Savaştan sonra yargılandı, yanılmıyorsam bir süre hapis yattı. Israrla ırkçı olmadığını, bir tür çiğ ve çıplak estetiğe tutkun olduğunu savundu. Sonraki dönemde hayatını Afrika kabilelerine adamasının nedeni de buydu sanırım. Bir tür anti-modernist, anti-kapitalist tepki diyelim.

Peki bu öyküyü klasik kavramlarımızın çerçevesine nasıl oturtacağız? Buyur, sınav sorusu. Al bu hikâyeyi,  "emperyalizm", "islam", "Batı", "faşizm", "ulusal bağımsızlık mücadelesi" kavramlarını kullanarak yeniden anlat, bakalım anlatabilecek misin?

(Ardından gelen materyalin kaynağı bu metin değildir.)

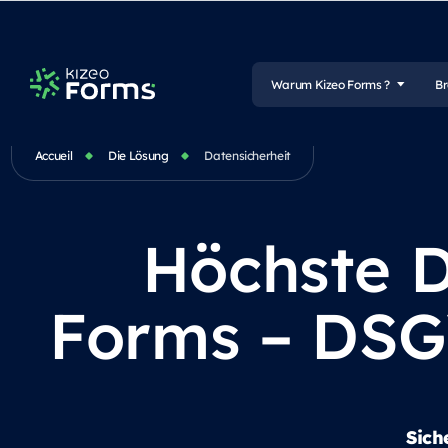
Warum Kizeo Forms ?
B
Accueil
Die Lösung
Datensicherheit
Höchste D
Forms – DSG
Sich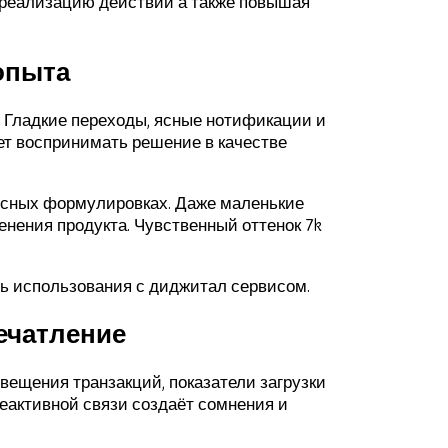
 реализацию действий а также повышая
опыта
. Гладкие переходы, ясные нотификации и
ет воспринимать решение в качестве
ясных формулировках. Даже маленькие
нения продукта. Чувственный оттенок 7k
 использования с диджитал сервисом.
ечатление
ещения транзакций, показатели загрузки
еактивной связи создаёт сомнения и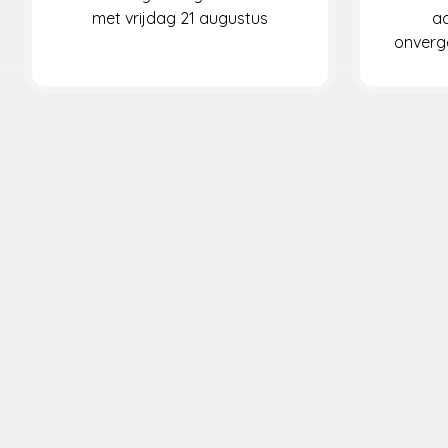
met vrijdag 21 augustus
ac
onverge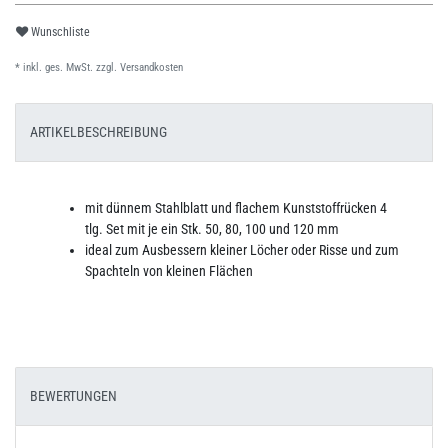
Wunschliste
* inkl. ges. MwSt. zzgl.
Versandkosten
ARTIKELBESCHREIBUNG
mit dünnem Stahlblatt und flachem Kunststoffrücken 4
tlg. Set mit je ein Stk. 50, 80, 100 und 120 mm
ideal zum Ausbessern kleiner Löcher oder Risse und zum
Spachteln von kleinen Flächen
BEWERTUNGEN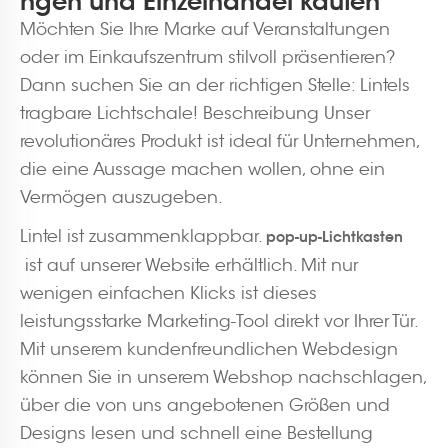
ngen und Einzelhandel kaufen
Möchten Sie Ihre Marke auf Veranstaltungen
oder im Einkaufszentrum stilvoll präsentieren?
Dann suchen Sie an der richtigen Stelle: Lintels
tragbare Lichtschale! Beschreibung Unser
revolutionäres Produkt ist ideal für Unternehmen,
die eine Aussage machen wollen, ohne ein
Vermögen auszugeben.
Lintel ist zusammenklappbar.
pop-up-Lichtkasten
ist auf unserer Website erhältlich. Mit nur
wenigen einfachen Klicks ist dieses
leistungsstarke Marketing-Tool direkt vor Ihrer Tür.
Mit unserem kundenfreundlichen Webdesign
können Sie in unserem Webshop nachschlagen,
über die von uns angebotenen Größen und
Designs lesen und schnell eine Bestellung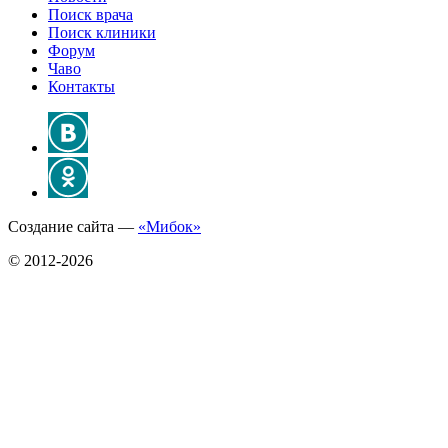
Поиск врача
Поиск клиники
Форум
Чаво
Контакты
Создание сайта —
«Мибок»
© 2012-2026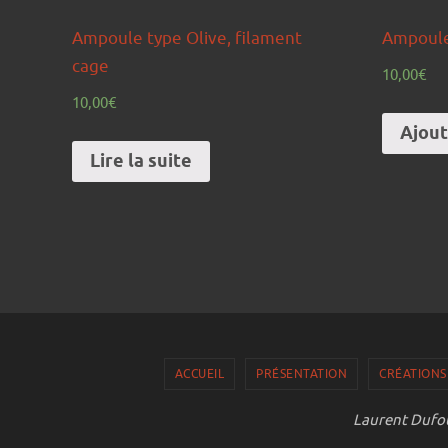
Ampoule type Olive, filament
Ampoule
cage
10,00
€
10,00
€
Ajout
Lire la suite
ACCUEIL
PRÉSENTATION
CRÉATIONS
Laurent Dufou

Misal:  "Batılı ex-Nazilerin desteklediği Afrikalı kabileler, şeriatçı islam emperyalizmine karşı verdikleri ulusal bağımsızlık mücadelesinde..."

5 yorum:

  1. Leni Riefenstahl'ın o kitabını iyi biliyorum, zamanında çok sükse yapmıştı, hatta Riefenstahl'ın faşizmle kirlenen adını biraz rehabilite etmişti.
    Yanıtla
  2. Irkçılığın başlangıçlarından ilkleri, şimdi müslüman toplumlarda alim olarak adlandırdıkları kişiler. Mesela İbn Kuteybe'nin "Zencilerin salyalı ağızları vardır, bu nedenle çok pis kokarlar". İdrisi'nin "Zencilerin akılları kusurludur" gibi yazıları var. Türklere taktıkları “İdraksız” sıfatı biliniyor zaten. İnsanların fiziksel farklılıkları, fiziklerine göre değişen yetenek ve zaafları bir gerçek. Bunu nasıl görüyorsunuz? Önemli olan bu; Fiziksel farklılıkları bir çeşitlilik ve güzellik olarak mı, yoksa rekabet içerisinde alt-üst ilişkisi olarak mı görüyorsunuz. Eğer Riefenstahl’ın bakış açısı ikincisi ise; ben de onun gibi ikinci kategoride bir ırkçıyım. Bir Asyalı kadının ipek gibi beyaz ve yumuşak cildine dokunmanın ne kadar güzel bir zevk olduğunu bilseler veya bir Ukraynalının masmavi gözlerine bakıp, Aslan yelesi gibi saçlarını okşasalar, fiziksel farklılıkları bir şans olarak algılarlar. Zencinin aklına bakacağına, aynı Riefenstahl gibi, dudaklarının güzelliğine bak. Örn; Cleopatra Coleman. İnsan ırkları arasında bir tanesini üste çıkarmak isteyenler kadar, Nazilerden sonra ortaya çıkan bu yokmuş, insanların fiziksel özelliklerine göre yetenekleri değişmiyormuş gibi davrananlar da dengesizler.
    Yanıtla
  3. Daha önce tanımıyordum Leni'yi ama sayende tanımış olduk. bir now and then baktım videolara. 2013'te seremonilere devam ama giyinmişler, Leni'nin kitabındaki çıplak dedelerine bakıp gülüyorlardı. Üzüntü verici. Öte yandan Leni'nin hayat hikayesine ve filmine de baktım, aklıma ilk gelen Atatürk'e tapan onu kurtarıcısı sanan kadın figürü oldu. Afrikalı estetiği ilgisi de belli ki 1936'da Nazilerin ona ısmarladığı yaptığı Olympia filminden geliyor . Onun dışında siyasete tesadüfen bulaşmış. Sinema tekniğinde ise çığır açmış, hareketli görüntüler, su altı kamerası vb., dansçılık ve aktrislik kariyerinin ardından.
    Yanıtla
  4. Sevgili Frank'e ne oldu bilen var mı? Yazılarını özledik, sınav haftası falandır umarız.
    Yanıtla
  5. Benim bildiğim Nuba lar da Güney Sudan ile beraber Sudan ın müslüman Arap olan ana kısmından ayrıldılar.